■ **WHAT YOU SHOULD DO**
Look through the material below and report every line that includes "einen".

■ **EXTRACTED ENTRIES**
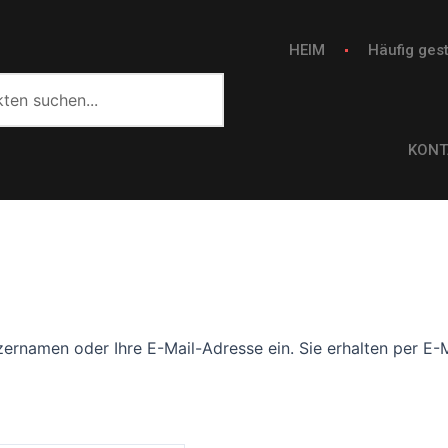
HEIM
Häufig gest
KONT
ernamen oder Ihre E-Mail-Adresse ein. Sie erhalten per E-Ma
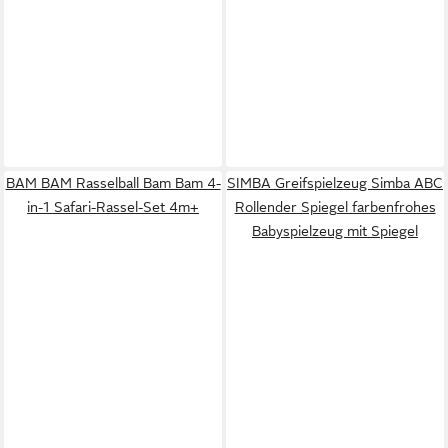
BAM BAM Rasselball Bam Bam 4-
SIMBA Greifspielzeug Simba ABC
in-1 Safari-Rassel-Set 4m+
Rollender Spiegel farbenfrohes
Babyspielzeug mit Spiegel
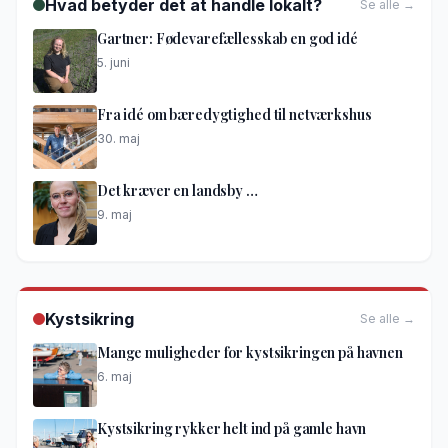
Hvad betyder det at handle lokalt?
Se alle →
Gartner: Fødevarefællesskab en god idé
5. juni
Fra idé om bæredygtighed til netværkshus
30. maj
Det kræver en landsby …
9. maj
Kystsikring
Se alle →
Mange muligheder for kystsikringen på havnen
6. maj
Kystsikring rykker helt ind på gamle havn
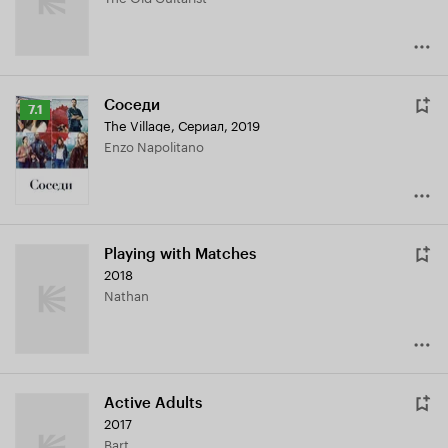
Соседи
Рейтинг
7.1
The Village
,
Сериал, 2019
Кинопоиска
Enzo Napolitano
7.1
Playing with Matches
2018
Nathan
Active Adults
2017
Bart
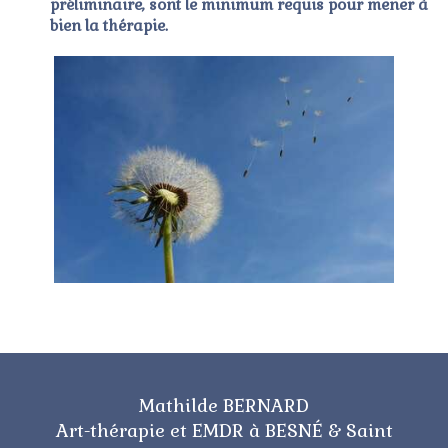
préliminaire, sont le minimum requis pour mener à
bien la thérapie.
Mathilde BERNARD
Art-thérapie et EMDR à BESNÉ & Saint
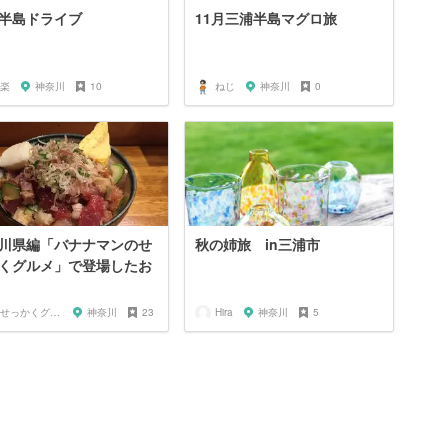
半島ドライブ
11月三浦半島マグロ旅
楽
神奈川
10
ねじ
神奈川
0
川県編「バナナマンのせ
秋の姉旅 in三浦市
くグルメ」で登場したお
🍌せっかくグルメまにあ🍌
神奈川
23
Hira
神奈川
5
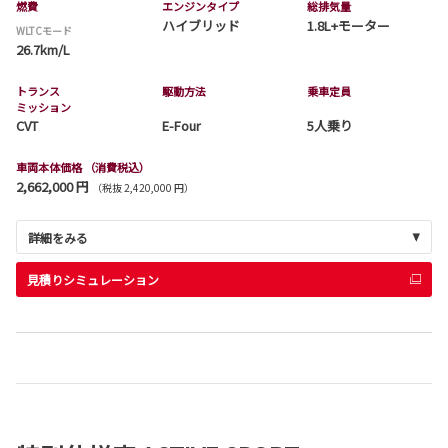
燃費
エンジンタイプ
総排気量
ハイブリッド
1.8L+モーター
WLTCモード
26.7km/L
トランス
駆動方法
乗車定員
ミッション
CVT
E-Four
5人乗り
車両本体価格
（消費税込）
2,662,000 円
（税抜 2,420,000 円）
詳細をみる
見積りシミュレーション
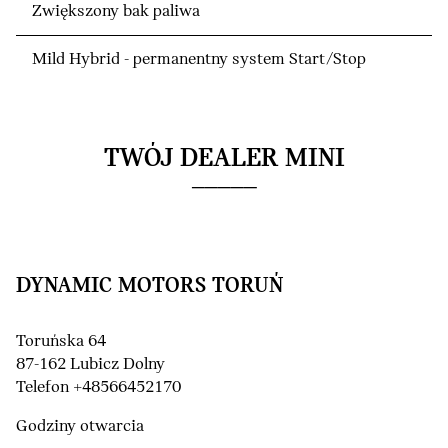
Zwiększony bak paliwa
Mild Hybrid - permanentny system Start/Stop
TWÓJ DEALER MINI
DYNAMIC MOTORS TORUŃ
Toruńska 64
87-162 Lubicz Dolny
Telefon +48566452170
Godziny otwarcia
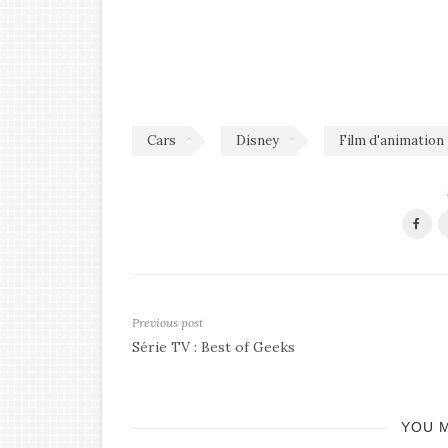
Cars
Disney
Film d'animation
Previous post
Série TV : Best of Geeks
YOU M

--

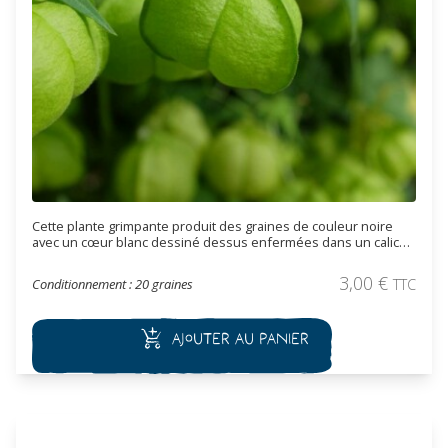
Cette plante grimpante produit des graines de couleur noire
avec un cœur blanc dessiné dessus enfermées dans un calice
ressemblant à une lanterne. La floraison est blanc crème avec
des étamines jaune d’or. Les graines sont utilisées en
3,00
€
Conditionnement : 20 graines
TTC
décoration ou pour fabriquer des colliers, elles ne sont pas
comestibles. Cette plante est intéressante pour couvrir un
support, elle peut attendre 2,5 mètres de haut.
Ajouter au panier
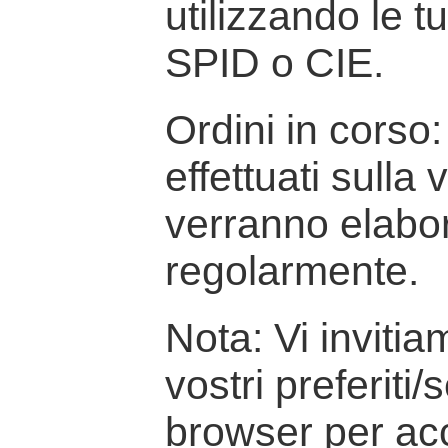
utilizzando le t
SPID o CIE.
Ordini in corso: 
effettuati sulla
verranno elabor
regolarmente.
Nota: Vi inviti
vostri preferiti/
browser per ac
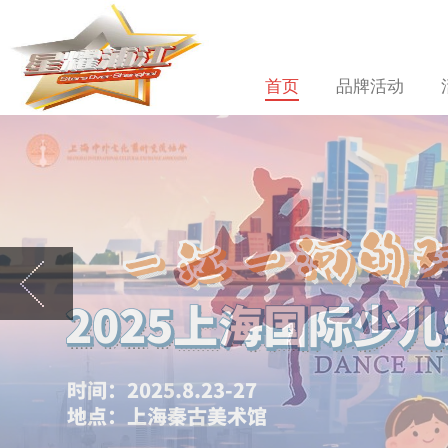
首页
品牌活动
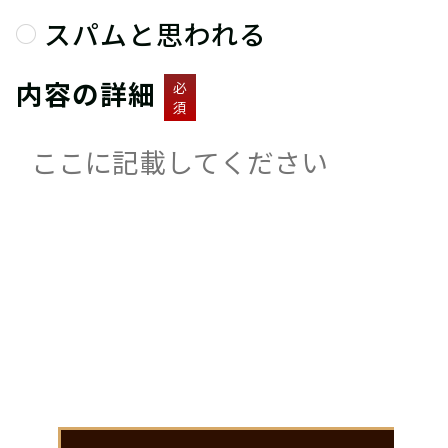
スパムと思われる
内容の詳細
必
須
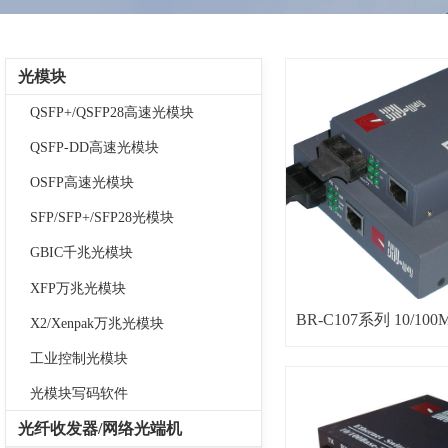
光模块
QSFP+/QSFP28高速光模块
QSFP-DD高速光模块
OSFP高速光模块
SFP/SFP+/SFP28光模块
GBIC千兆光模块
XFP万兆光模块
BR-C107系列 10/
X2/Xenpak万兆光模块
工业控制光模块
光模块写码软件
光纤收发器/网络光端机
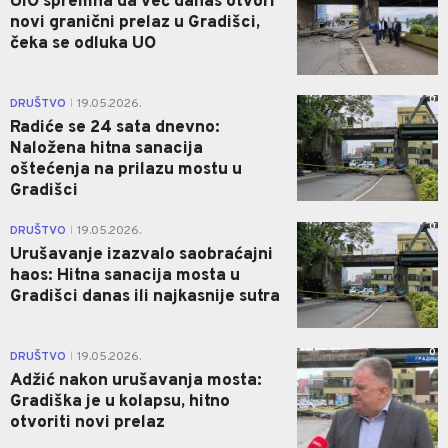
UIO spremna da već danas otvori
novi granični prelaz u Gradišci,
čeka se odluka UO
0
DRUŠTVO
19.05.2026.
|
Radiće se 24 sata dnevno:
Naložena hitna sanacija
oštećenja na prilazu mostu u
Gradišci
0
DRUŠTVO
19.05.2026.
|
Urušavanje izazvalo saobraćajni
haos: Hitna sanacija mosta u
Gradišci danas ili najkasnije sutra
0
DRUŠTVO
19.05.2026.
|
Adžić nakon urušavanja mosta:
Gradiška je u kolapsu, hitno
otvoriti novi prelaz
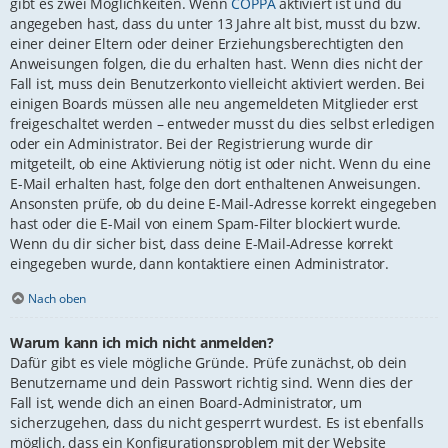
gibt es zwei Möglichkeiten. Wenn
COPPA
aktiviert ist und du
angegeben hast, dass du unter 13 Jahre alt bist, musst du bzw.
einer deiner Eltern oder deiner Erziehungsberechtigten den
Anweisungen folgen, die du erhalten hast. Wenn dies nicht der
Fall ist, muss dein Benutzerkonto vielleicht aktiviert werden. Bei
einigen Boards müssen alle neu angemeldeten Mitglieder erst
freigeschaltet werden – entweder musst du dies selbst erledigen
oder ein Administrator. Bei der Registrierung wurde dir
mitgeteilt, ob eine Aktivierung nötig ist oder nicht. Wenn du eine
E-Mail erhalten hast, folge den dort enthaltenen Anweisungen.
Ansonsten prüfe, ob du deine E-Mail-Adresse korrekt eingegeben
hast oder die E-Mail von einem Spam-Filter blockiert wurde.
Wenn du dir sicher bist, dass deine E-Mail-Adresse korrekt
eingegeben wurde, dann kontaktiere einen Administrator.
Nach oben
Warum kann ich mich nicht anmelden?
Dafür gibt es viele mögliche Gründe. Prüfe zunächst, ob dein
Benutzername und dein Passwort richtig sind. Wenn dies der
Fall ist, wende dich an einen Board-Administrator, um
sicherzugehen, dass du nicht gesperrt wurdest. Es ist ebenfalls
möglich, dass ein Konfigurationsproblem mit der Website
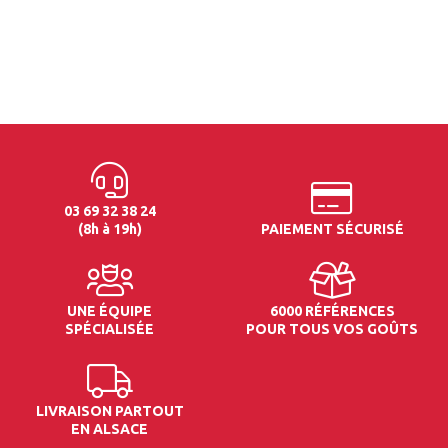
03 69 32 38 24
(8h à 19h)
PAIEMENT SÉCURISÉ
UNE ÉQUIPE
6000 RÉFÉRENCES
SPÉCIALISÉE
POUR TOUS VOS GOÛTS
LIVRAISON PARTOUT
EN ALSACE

...

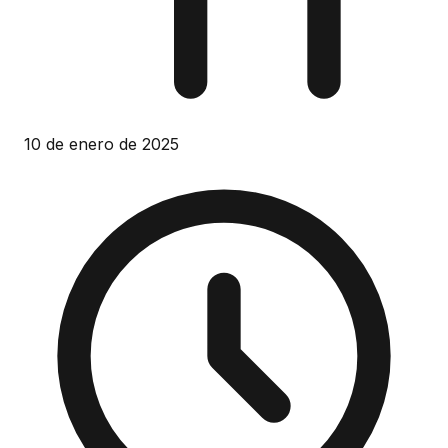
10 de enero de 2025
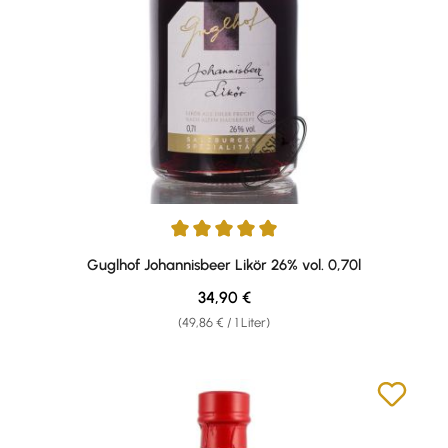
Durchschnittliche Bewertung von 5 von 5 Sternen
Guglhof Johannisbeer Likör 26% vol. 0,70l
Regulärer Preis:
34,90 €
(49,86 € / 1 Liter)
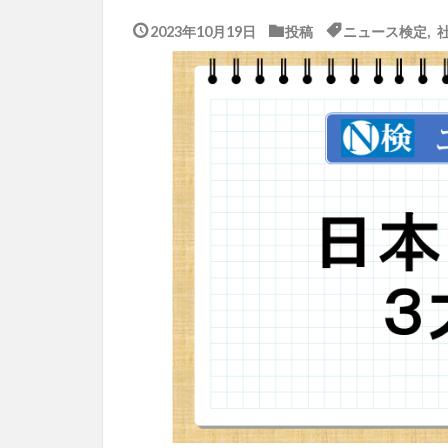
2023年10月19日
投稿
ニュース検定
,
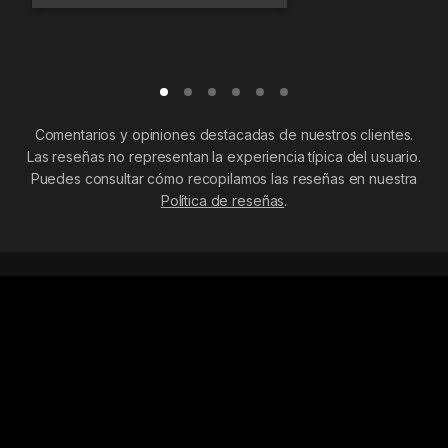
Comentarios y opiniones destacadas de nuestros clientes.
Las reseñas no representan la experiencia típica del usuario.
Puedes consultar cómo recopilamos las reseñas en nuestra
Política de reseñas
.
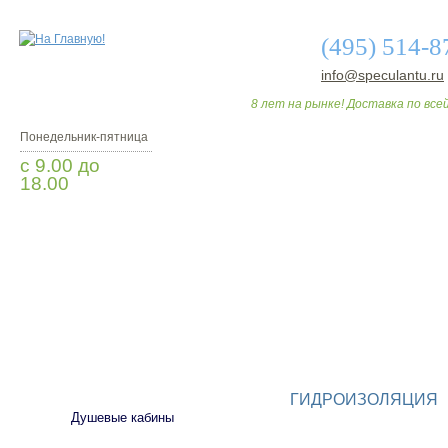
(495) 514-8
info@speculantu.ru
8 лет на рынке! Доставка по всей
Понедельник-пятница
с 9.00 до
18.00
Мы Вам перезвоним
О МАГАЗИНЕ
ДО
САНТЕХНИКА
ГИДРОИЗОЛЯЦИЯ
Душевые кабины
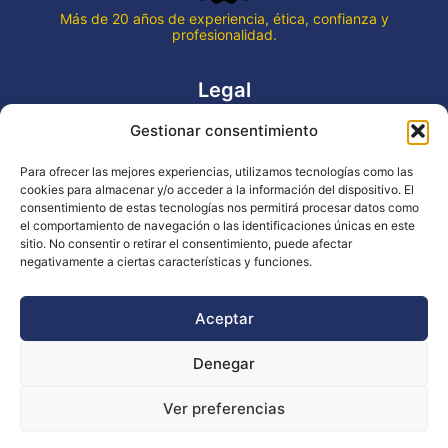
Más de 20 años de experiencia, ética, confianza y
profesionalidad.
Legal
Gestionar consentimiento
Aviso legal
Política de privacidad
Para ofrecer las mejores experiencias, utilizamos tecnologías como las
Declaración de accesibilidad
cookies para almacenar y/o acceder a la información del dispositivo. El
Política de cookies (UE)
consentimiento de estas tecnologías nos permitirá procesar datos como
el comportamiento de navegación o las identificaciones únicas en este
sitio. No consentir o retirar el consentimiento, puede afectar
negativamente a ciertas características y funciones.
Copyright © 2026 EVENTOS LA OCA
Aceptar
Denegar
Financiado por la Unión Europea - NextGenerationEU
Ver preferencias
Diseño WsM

■ **ANSWER TO THIS TASK**
eingegeben wurde, dann kontaktiere einen Administrator.
Fall ist, wende dich an einen Board-Administrator, um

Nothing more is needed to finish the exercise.